--- START ---

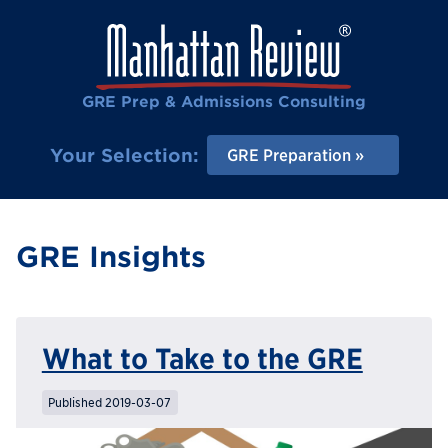
GRE Prep & Admissions Consulting
Your Selection:
GRE Preparation
GRE Insights
What to Take to the GRE
Published 2019-03-07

--- END ---

> **Work required**
Through to the final line, copy the material above exactly and skip the images.

> **Result**
GRE Prep & Admissions Consulting
Your Selection:
GRE Preparation
GRE Insights
What to Take to the GRE
Published 2019-03-07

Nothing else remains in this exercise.